By John Allen, managing partner, Kite Consulting
The dairy industry is facing a very challenging environment. The NFU estimates that average costs of production are about 29p a litre.
And, while help is coming to some extent in the form of increasing milk prices, just a few weeks ago the relationship between milk price and feed price was the worst it had been for almost 20 years for some farmers.
But it is not all doom and gloom – the long term still holds opportunities for efficient farmers. However, UK dairy producers will need to be competitive in world terms and that will increasingly mean being able to compete with US farmers and their cost structures. Cost control will therefore become even more important.
There is a huge range in performance in terms of cost of production. Among Kite’s clients the range from top 25% performers to bottom 25% performers is about 9-10p a litre. This is huge, and shows the potential savings that can be made for many farms.
So how do the top performers achieve such low costs? The reality is that there is no silver bullet.
In most cases farmers that are achieving the best cost performance are the ones with attention to detail – not just to cost, but also to every element of the running of their dairy business. They are always challenging their current performance and looking for ways to improve.
However, applying this approach to costs only is not always the answer. Questioning every single penny may result in lower costs in the short term, but there is the potential to be ‘penny wise and pound poor’ if necessary costs are removed due to over-zealous cost control.

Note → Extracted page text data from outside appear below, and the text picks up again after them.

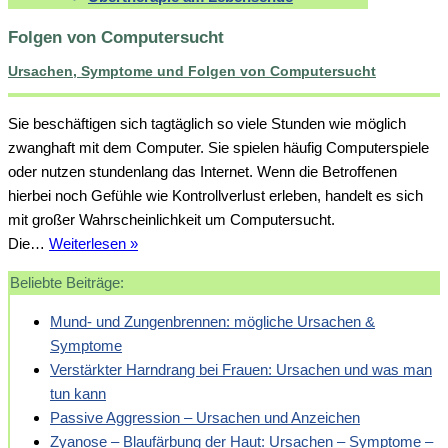
Folgen von Computersucht
Ursachen, Symptome und Folgen von Computersucht
Sie beschäftigen sich tagtäglich so viele Stunden wie möglich
zwanghaft mit dem Computer. Sie spielen häufig Computerspiele
oder nutzen stundenlang das Internet. Wenn die Betroffenen
hierbei noch Gefühle wie Kontrollverlust erleben, handelt es sich
mit großer Wahrscheinlichkeit um Computersucht.
Ursachen,
Die…
Weiterlesen »
Symptome
Beliebte Beiträge:
und
Folgen
Mund- und Zungenbrennen: mögliche Ursachen &
von
Symptome
Computersucht
Verstärkter Harndrang bei Frauen: Ursachen und was man
tun kann
Passive Aggression – Ursachen und Anzeichen
Zyanose – Blaufärbung der Haut: Ursachen – Symptome –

The opposite is also true. There are many farmers who have an ‘insurance mentality’ – purchasing things because they once had a problem and that particular purchase solved it, so it has now become a standard purchase for the farm. While in some circumstances this approach makes sense, it can also lead to unnecessary spending.
The best way to deliver sustainable cost reduction is to embark on your own ‘austerity plan’. The first step should be to go through your expenses and question every item. Why are you buying that? Is it the best price/ value? Could you buy something else that would do the job as well, or even stop buying it altogether?

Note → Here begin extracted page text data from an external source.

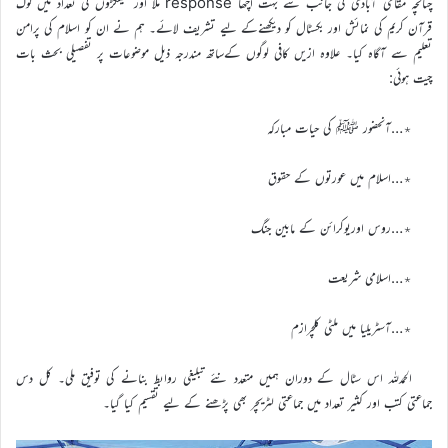
چنانچہ مقامی آبادی کی جانب سے بہت اچھا response ملا اور سینکڑوں کی تعداد میں لوگ
قرآن کریم کی نمائش اور بکسٹال کو دیکھنےکے لیے تشریف لائے۔ ہم نے ان کو اسلام کی پرامن
تعلیم سے آگاہ کیا۔ علاوہ ازیں کافی لوگوں کےساتھ مندرجہ ذیل موضوعات پر تفصیلی بحث بات
چیت ہوئی:
٭…آنحضور ﷺ کی حیات مبارکہ
٭…اسلام میں عورتوں کے حقوق
٭…روس اوریوکرائن کے مابین جنگ
٭…اسلامی شریعت
٭…آسٹریلیا میں ملٹی کلچرازم
الحمدللہ اس سٹال کے دوران ہمیں متعدد نئے تبلیغی روابط بنانے کی توفیق ملی۔ کل دس
جماعتی کتب اور کثیر تعداد میں جماعتی لٹریچر بھی پڑھنے کے لیے تقسیم کیا گیا۔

The next step should be to question farm management practices. This is not about making knee-jerk reactions about your production systems, but making calculated business decisions that help you deliver your strategic aims.
Does your current feeding system work well or could you reduce cost without losing output? Can you really justify having your own silage-making equipment or would a contractor be more cost effective?
At the end of the day, every farm is different and a line-by-line comparison of costs will only ever give half the story. A family-run unit with plenty of labour may have much higher equipment costs than a unit run with employed staff and contractors. But that may be the best solution for that business, so it is important not to throw the baby out with the bathwater.
Try to establish a culture on farm where you look at every cost with a critical eye to see whether it really does deliver best value. This critical eye must also become part of your ongoing management, rather than a one-off review of costs, or any savings made will only be short term.